### REQUIRED WORK
Please report every line in the material below where the word "входу" is found.

### THE DATA
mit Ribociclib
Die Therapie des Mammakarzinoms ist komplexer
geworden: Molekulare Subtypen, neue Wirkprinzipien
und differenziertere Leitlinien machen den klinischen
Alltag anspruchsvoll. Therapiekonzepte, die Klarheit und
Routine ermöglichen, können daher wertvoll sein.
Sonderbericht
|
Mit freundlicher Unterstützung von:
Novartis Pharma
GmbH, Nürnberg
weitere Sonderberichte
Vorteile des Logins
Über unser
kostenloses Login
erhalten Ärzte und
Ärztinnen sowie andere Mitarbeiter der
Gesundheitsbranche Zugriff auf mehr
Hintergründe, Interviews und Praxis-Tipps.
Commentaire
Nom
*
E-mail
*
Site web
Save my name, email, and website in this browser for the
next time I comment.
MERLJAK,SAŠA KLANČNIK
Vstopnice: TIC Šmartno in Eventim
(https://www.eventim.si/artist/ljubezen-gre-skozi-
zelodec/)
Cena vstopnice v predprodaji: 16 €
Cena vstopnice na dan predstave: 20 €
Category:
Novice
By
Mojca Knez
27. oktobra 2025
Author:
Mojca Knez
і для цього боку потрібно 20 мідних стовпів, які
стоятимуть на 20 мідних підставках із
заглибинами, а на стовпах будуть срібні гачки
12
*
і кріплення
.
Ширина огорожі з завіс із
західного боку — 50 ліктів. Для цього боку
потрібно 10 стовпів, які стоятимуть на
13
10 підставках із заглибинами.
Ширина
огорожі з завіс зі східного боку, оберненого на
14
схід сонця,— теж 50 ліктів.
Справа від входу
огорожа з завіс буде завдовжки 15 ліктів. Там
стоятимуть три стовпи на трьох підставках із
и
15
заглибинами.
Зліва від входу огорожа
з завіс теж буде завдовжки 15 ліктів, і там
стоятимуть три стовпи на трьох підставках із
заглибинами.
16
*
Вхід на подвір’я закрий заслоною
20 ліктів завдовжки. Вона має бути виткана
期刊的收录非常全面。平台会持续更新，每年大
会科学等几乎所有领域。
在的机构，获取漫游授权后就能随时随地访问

### RESPONSE
Справа від входу
Зліва від входу огорожа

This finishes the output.